Sicuramente sì. L’apicoltore deve conoscere i tempi dei fiori, e non è così problematico visto che noi sappiamo già da molti anni quando comincia una fioritura e se sarà buona o no. Si presentano problemi di commercializzazione nella sua zona? I primi anni no, c’era il boom del miele. Tutti lo cercavano e lo vendevo molto bene. Poi con il passare del tempo è subentrata l’importazione da altri paesi e i problemi sono stati subito forti.

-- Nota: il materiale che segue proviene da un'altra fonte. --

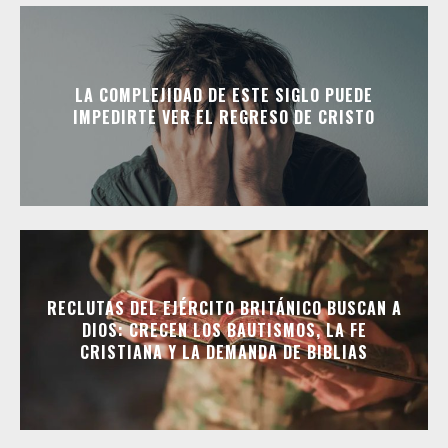
LA COMPLEJIDAD DE ESTE SIGLO PUEDE
IMPEDIRTE VER EL REGRESO DE CRISTO
RECLUTAS DEL EJÉRCITO BRITÁNICO BUSCAN A
DIOS: CRECEN LOS BAUTISMOS, LA FE
CRISTIANA Y LA DEMANDA DE BIBLIAS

Decisi allora di conferire il mio miele alla ditta Rigoni, con il quale, in seguito, è nata l’idea di mettere in piedi una linea Rigoni biologica. Agli apicoltori voglio dire che non è un problema fare miele biologico, tutto il miele dovrebbe essere biologico. Oggi sembra soltanto un nome da aggiungere in più in etichetta per fare mercato. Spesso non capisco l’ostilità dei miei colleghi verso il miele biologico. Sarebbe bello che facessero conoscere le loro ragioni dalle pagine di Apitalia, potrebbe essere un dialogo utile a tutto il settore. Occorre smetterla di parlare tanto per parlare. Anche io pratico apicoltura biologica, eppoi c’è da dire che la dicitura “biologico” garantisce, sicuramente, una migliore quotazione sul mercato.
 
Cosa direbbe agli Apicoltori che usano antibiotici?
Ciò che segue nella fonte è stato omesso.